(Page images and extracted text)
_ _ _ _

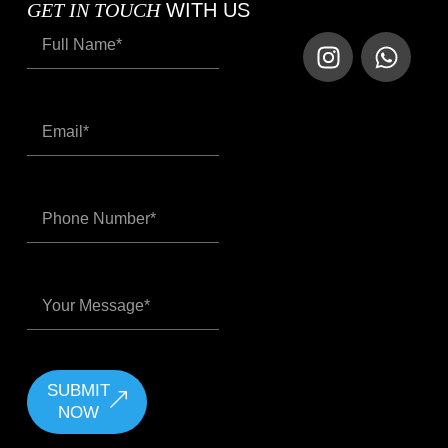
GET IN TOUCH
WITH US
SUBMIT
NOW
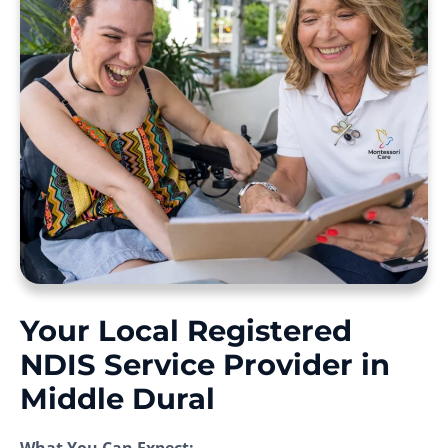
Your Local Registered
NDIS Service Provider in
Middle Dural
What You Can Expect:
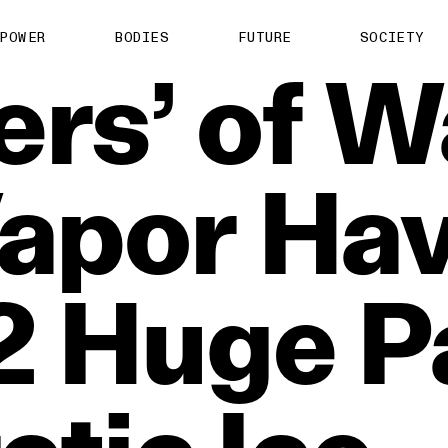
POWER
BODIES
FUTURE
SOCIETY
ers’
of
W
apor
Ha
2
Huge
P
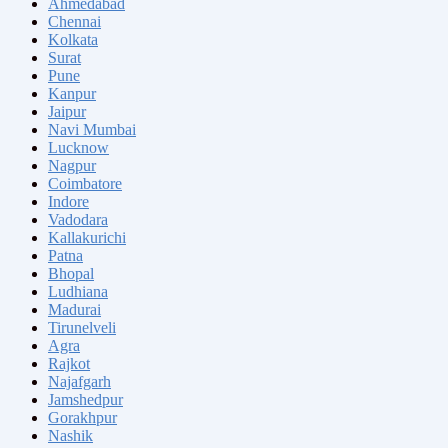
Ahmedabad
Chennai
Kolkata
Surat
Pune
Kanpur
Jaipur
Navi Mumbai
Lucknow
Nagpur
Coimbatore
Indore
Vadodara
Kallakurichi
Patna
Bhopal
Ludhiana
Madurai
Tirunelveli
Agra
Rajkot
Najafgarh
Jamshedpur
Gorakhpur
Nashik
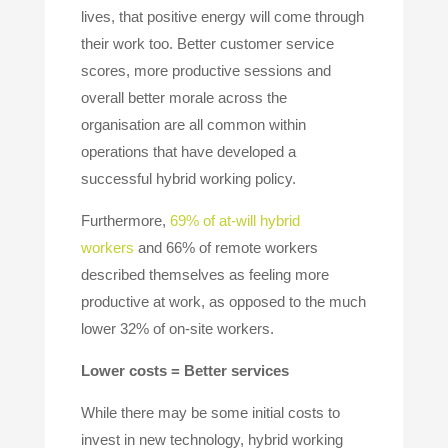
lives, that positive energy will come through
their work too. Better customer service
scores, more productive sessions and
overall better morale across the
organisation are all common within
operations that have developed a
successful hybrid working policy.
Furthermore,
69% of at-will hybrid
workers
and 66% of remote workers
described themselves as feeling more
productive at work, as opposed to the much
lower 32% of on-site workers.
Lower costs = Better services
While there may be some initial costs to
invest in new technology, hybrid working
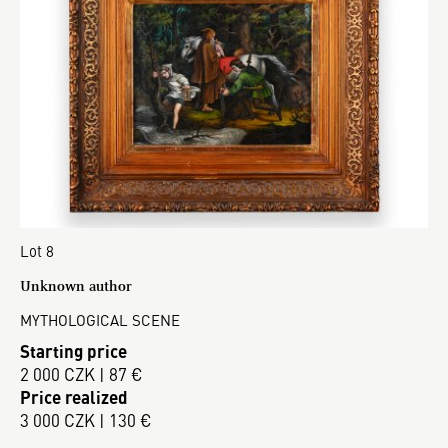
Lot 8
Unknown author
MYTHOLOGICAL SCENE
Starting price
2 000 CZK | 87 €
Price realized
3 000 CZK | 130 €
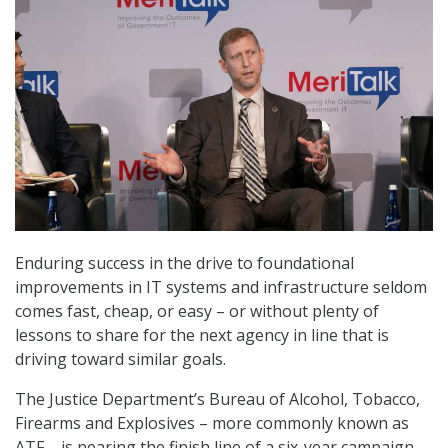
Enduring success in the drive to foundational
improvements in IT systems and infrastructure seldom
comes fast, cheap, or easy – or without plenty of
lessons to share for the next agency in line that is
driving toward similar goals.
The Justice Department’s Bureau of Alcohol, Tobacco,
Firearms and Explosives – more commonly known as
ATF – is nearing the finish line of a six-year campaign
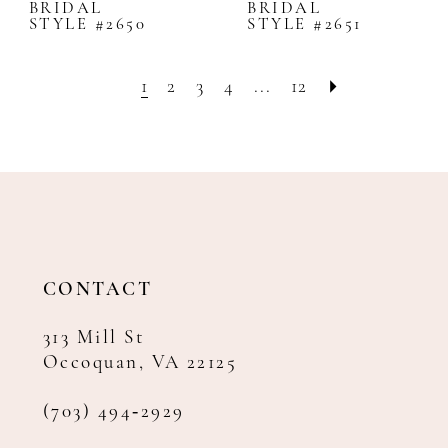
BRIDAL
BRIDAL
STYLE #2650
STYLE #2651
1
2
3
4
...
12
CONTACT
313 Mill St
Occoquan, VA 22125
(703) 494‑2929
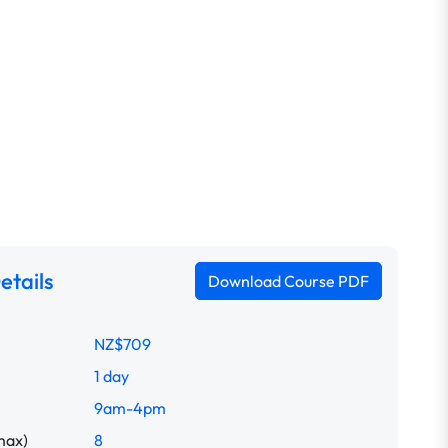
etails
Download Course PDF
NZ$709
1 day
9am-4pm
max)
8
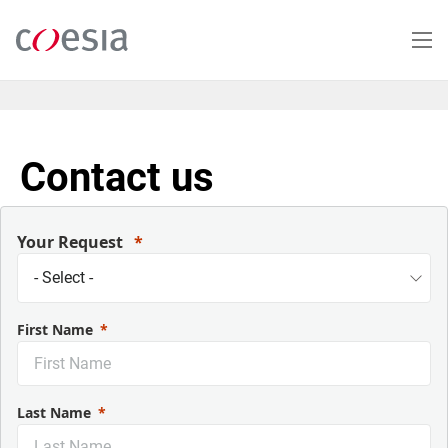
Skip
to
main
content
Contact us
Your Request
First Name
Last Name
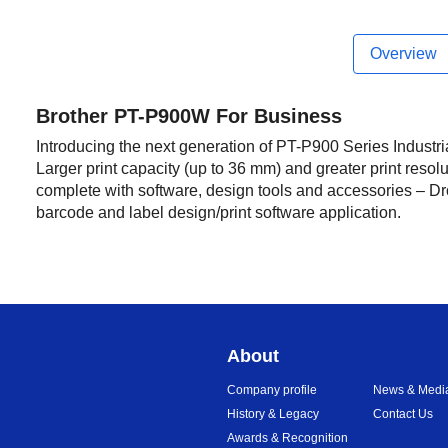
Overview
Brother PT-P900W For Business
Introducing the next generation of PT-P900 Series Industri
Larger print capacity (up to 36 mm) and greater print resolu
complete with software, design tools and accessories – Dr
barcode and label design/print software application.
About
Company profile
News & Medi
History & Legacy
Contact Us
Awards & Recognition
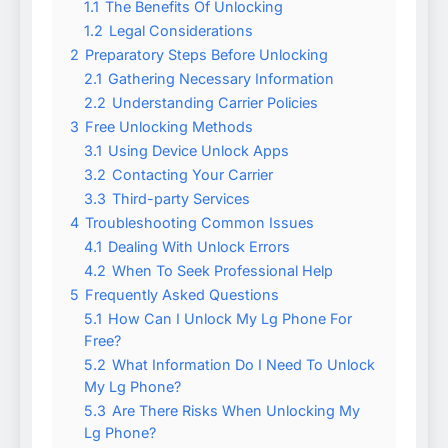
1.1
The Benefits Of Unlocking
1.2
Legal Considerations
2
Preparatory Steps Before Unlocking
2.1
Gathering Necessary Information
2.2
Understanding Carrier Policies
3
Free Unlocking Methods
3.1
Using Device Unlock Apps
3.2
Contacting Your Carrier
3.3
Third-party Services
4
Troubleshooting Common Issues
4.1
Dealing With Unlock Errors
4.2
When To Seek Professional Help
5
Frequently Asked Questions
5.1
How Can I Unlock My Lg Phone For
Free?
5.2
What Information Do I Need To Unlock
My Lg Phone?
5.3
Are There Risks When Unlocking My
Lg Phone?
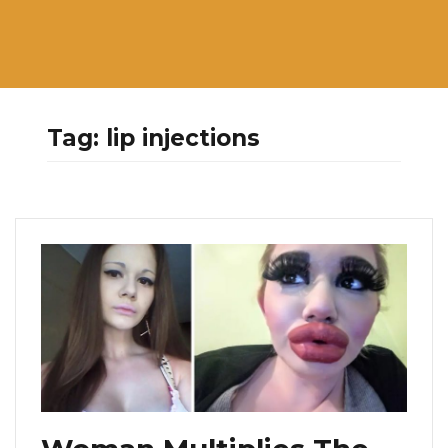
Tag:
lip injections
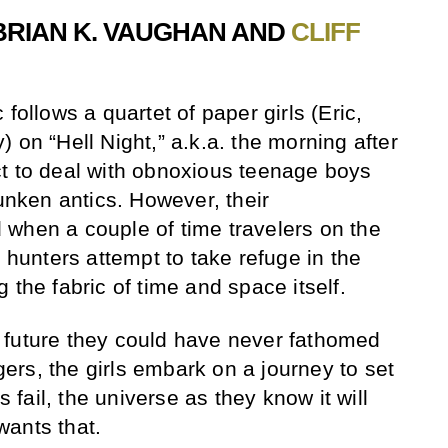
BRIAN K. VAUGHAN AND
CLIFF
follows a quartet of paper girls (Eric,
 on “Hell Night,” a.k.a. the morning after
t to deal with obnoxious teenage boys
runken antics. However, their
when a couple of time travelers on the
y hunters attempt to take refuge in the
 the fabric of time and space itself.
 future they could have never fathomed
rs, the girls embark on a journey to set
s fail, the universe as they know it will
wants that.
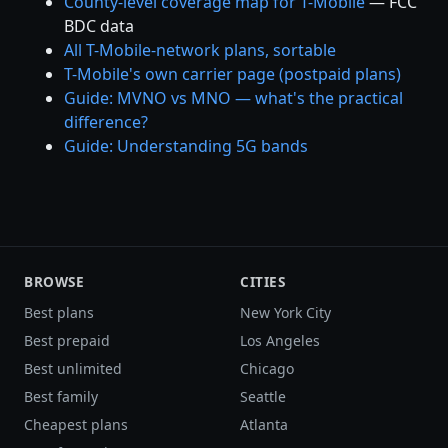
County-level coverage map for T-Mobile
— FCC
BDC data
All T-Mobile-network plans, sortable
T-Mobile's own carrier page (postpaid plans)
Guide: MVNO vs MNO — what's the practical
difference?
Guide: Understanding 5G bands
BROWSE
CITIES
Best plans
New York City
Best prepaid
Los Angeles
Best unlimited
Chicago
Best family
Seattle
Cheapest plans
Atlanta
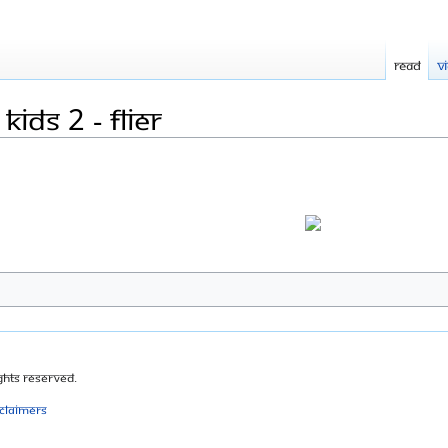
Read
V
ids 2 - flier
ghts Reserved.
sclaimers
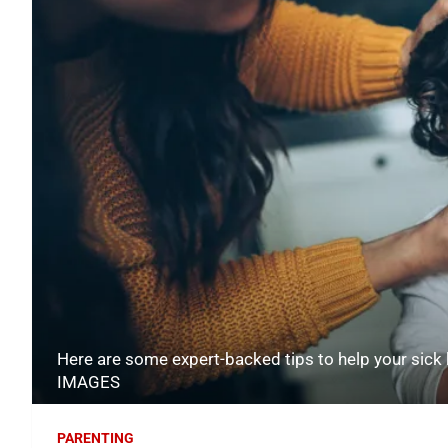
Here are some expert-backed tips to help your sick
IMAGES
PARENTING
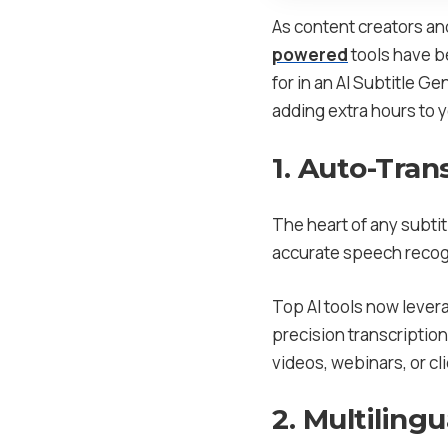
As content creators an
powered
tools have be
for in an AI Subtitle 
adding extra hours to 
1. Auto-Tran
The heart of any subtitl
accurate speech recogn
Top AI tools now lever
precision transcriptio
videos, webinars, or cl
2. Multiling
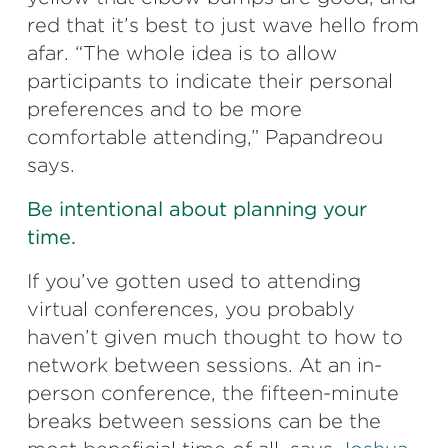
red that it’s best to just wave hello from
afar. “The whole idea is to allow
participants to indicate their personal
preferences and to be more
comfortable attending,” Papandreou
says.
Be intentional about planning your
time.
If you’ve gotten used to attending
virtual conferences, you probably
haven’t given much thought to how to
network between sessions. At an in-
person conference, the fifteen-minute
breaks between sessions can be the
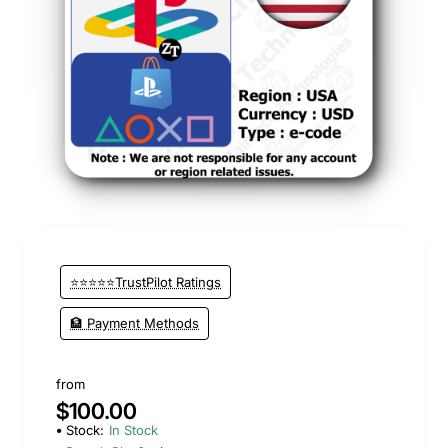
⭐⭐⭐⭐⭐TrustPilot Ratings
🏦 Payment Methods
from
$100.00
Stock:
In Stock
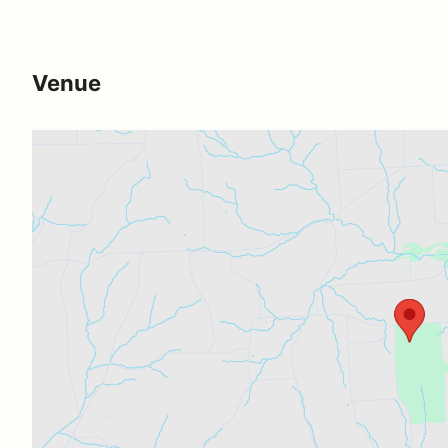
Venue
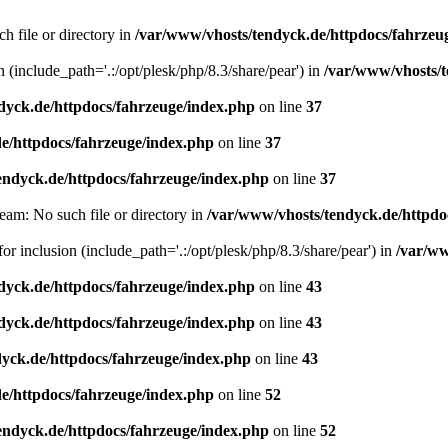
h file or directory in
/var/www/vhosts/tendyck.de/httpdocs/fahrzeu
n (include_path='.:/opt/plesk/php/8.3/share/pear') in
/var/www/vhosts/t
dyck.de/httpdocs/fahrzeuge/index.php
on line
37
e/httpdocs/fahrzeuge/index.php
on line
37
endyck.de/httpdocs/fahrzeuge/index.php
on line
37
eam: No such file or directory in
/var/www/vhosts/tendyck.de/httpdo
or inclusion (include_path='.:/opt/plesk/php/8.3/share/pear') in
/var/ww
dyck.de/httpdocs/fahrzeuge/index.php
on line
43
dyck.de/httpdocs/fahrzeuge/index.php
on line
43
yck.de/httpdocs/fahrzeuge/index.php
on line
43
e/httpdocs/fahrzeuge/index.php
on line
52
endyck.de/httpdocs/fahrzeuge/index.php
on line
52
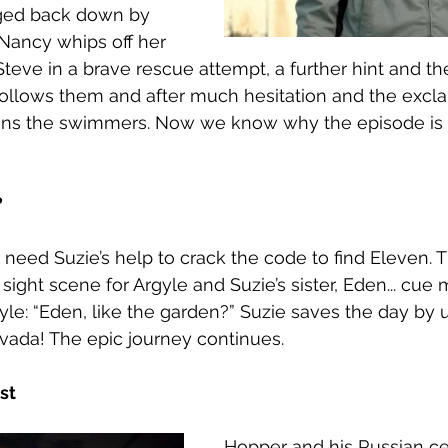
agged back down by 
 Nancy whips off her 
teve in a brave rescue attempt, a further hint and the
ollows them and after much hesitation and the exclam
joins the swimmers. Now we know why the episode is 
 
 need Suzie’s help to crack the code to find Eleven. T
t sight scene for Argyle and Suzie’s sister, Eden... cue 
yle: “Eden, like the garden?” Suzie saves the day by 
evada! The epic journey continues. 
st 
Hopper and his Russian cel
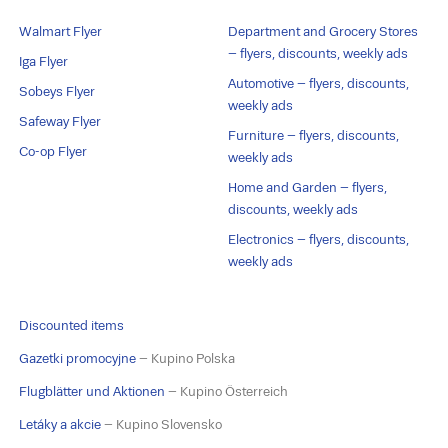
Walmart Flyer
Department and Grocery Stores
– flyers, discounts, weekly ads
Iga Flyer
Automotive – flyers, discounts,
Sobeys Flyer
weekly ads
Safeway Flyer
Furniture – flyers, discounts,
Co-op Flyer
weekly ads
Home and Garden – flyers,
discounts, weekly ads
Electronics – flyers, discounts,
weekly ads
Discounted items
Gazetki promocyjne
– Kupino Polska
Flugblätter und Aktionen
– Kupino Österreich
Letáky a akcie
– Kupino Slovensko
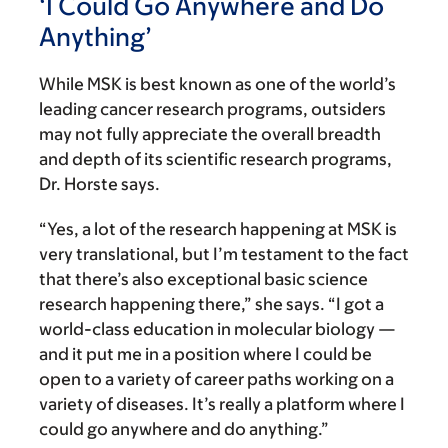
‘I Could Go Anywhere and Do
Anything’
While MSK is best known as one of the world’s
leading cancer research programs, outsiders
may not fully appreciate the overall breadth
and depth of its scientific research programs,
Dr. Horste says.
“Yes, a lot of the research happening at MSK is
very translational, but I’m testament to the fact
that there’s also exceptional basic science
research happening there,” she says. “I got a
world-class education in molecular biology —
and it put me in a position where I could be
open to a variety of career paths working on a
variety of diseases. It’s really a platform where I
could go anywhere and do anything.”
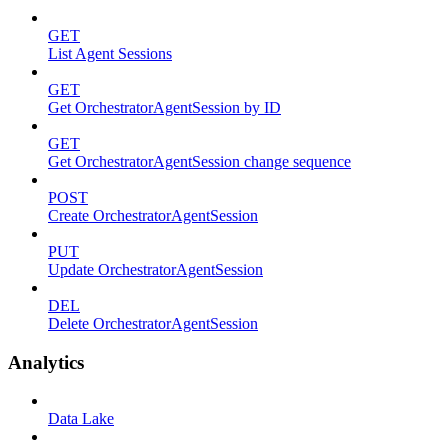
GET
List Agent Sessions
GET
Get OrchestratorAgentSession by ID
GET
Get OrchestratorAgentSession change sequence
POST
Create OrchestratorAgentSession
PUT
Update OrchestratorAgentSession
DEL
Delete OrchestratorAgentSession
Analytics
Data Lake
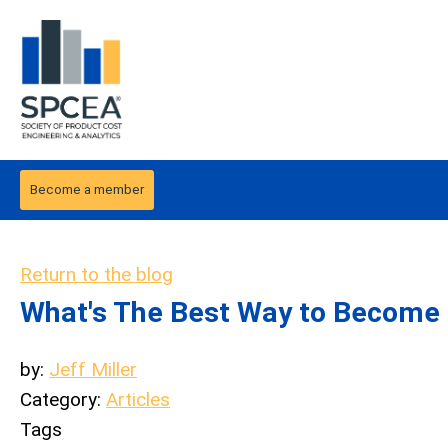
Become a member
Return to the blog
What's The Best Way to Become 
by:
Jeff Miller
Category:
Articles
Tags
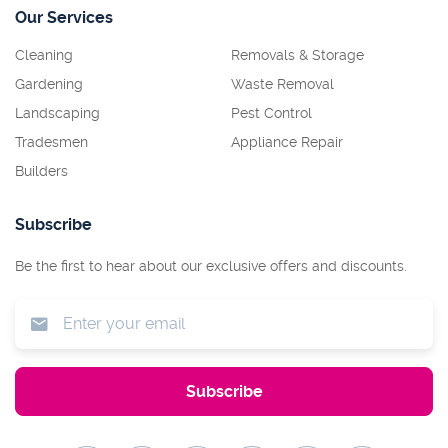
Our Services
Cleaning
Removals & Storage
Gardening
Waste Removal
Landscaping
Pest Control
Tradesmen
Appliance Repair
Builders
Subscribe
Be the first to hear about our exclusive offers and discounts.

_ _ _ _

Please repeat every record above exactly, leaving the pictures out.

- **Answer to this problem**:
GET IN TOUCH
WITH US
SUBMIT
NOW
Your Local Registered
NDIS Service Provider in
Middle Dural
What You Can Expect:
POWER
BODIES
FUTURE
SOCIETY
ers’
of
W
apor
Ha
2
Huge
P
Ahmedabad
Chennai
Kolkata
Surat
Pune
Kanpur
Jaipur
Navi Mumbai
Lucknow
Nagpur
Coimbatore
Indore
Vadodara
Kallakurichi
Patna
Bhopal
Ludhiana
Madurai
Tirunelveli
Agra
Rajkot
Najafgarh
Jamshedpur
Gorakhpur
Nashik
lives, that positive energy will come through
their work too. Better customer service
scores, more productive sessions and
overall better morale across the
organisation are all common within
operations that have developed a
successful hybrid working policy.
Furthermore,
69% of at-will hybrid
workers
and 66% of remote workers
described themselves as feeling more
productive at work, as opposed to the much
lower 32% of on-site workers.
Lower costs = Better services
While there may be some initial costs to
invest in new technology, hybrid working
Lot 8
Unknown author
MYTHOLOGICAL SCENE
Starting price
2 000 CZK | 87 €
Price realized
3 000 CZK | 130 €
Enduring success in the drive to foundational
improvements in IT systems and infrastructure seldom
comes fast, cheap, or easy – or without plenty of
lessons to share for the next agency in line that is
driving toward similar goals.
The Justice Department’s Bureau of Alcohol, Tobacco,
Firearms and Explosives – more commonly known as
ATF – is nearing the finish line of a six-year campaign
BRIDAL
BRIDAL
STYLE #2650
STYLE #2651
1
2
3
4
...
12
CONTACT
313 Mill St
Occoquan, VA 22125
(703) 494‑2929
etails
Download Course PDF
NZ$709
1 day
9am-4pm
max)
8
Skip
to
main
content
Contact us
Your Request
First Name
Last Name
Overview
Brother PT-P900W For Business
Introducing the next generation of PT-P900 Series Industri
Larger print capacity (up to 36 mm) and greater print resolu
complete with software, design tools and accessories – Dr
barcode and label design/print software application.
About
Company profile
News & Medi
History & Legacy
Contact Us
Awards & Recognition
1.1
The Benefits Of Unlocking
1.2
Legal Considerations
2
Preparatory Steps Before Unlocking
2.1
Gathering Necessary Information
2.2
Understanding Carrier Policies
3
Free Unlocking Methods
3.1
Using Device Unlock Apps
3.2
Contacting Your Carrier
3.3
Third-party Services
4
Troubleshooting Common Issues
4.1
Dealing With Unlock Errors
4.2
When To Seek Professional Help
5
Frequently Asked Questions
5.1
How Can I Unlock My Lg Phone For
Free?
5.2
What Information Do I Need To Unlock
My Lg Phone?
5.3
Are There Risks When Unlocking My
Lg Phone?
Tag:
lip injections
BRIAN K. VAUGHAN AND
CLIFF
follows a quartet of paper girls (Eric,
 on “Hell Night,” a.k.a. the morning after
t to deal with obnoxious teenage boys
runken antics. However, their
when a couple of time travelers on the
y hunters attempt to take refuge in the
 the fabric of time and space itself.
 future they could have never fathomed
rs, the girls embark on a journey to set
s fail, the universe as they know it will
wants that.
County-level coverage map for T-Mobile
— FCC
BDC data
All T-Mobile-network plans, sortable
T-Mobile's own carrier page (postpaid plans)
Guide: MVNO vs MNO — what's the practical
difference?
Guide: Understanding 5G bands
BROWSE
CITIES
Best plans
New York City
Best prepaid
Los Angeles
Best unlimited
Chicago
Best family
Seattle
Cheapest plans
Atlanta
Read
V
ids 2 - flier
ghts Reserved.
sclaimers
Here are some expert-backed tips to help your sick
IMAGES
PARENTING
As content creators an
powered
tools have be
for in an AI Subtitle 
adding extra hours to 
1. Auto-Tran
The heart of any subtitl
accurate speech recogn
Top AI tools now lever
precision transcriptio
videos, webinars, or cl
2. Multiling
red that it’s best to just wave hello from
afar. “The whole idea is to allow
participants to indicate their personal
preferences and to be more
comfortable attending,” Papandreou
says.
Be intentional about planning your
time.
If you’ve gotten used to attending
virtual conferences, you probably
haven’t given much thought to how to
network between sessions. At an in-
person conference, the fifteen-minute
breaks between sessions can be the
⭐⭐⭐⭐⭐TrustPilot Ratings
🏦 Payment Methods
from
$100.00
Stock:
In Stock
Venue
h file or directory in
/var/www/vhosts/tendyck.de/httpdocs/fahrzeu
n (include_path='.:/opt/plesk/php/8.3/share/pear') in
/var/www/vhosts/t
dyck.de/httpdocs/fahrzeuge/index.php
on line
37
e/httpdocs/fahrzeuge/index.php
on line
37
endyck.de/httpdocs/fahrzeuge/index.php
on line
37
eam: No such file or directory in
/var/www/vhosts/tendyck.de/httpdo
or inclusion (include_path='.:/opt/plesk/php/8.3/share/pear') in
/var/ww
dyck.de/httpdocs/fahrzeuge/index.php
on line
43
dyck.de/httpdocs/fahrzeuge/index.php
on line
43
yck.de/httpdocs/fahrzeuge/index.php
on line
43
e/httpdocs/fahrzeuge/index.php
on line
52
endyck.de/httpdocs/fahrzeuge/index.php
on line
52
agged back down by 
 Nancy whips off her 
teve in a brave rescue attempt, a further hint and the
ollows them and after much hesitation and the exclam
joins the swimmers. Now we know why the episode is 
 
 need Suzie’s help to crack the code to find Eleven. T
t sight scene for Argyle and Suzie’s sister, Eden... cue 
yle: “Eden, like the garden?” Suzie saves the day by 
evada! The epic journey continues. 
st 
Hopper and his Russian cel
Walmart Flyer
Department and Grocery Stores
– flyers, discounts, weekly ads
Iga Flyer
Automotive – flyers, discounts,
Sobeys Flyer
weekly ads
Safeway Flyer
Furniture – flyers, discounts,
Co-op Flyer
weekly ads
Home and Garden – flyers,
discounts, weekly ads
Electronics – flyers, discounts,
weekly ads
Discounted items
Gazetki promocyjne
– Kupino Polska
Flugblätter und Aktionen
– Kupino Österreich
Letáky a akcie
– Kupino Slovensko
‘I Could Go Anywhere and Do
Anything’
While MSK is best known as one of the world’s
leading cancer research programs, outsiders
may not fully appreciate the overall breadth
and depth of its scientific research programs,
Dr. Horste says.
“Yes, a lot of the research happening at MSK is
very translational, but I’m testament to the fact
that there’s also exceptional basic science
research happening there,” she says. “I got a
world-class education in molecular biology —
and it put me in a position where I could be
open to a variety of career paths working on a
variety of diseases. It’s really a platform where I
could go anywhere and do anything.”
GET
List Agent Sessions
GET
Get OrchestratorAgentSession by ID
GET
Get OrchestratorAgentSession change sequence
POST
Create OrchestratorAgentSession
PUT
Update OrchestratorAgentSession
DEL
Delete OrchestratorAgentSession
Analytics
Data Lake
Become a member
Return to the blog
What's The Best Way to Become 
by:
Jeff Miller
Category:
Articles
Tags
Our Services
Cleaning
Removals & Storage
Gardening
Waste Removal
Landscaping
Pest Control
Tradesmen
Appliance Repair
Builders
Subscribe
Be the first to hear about our exclusive offers and discounts.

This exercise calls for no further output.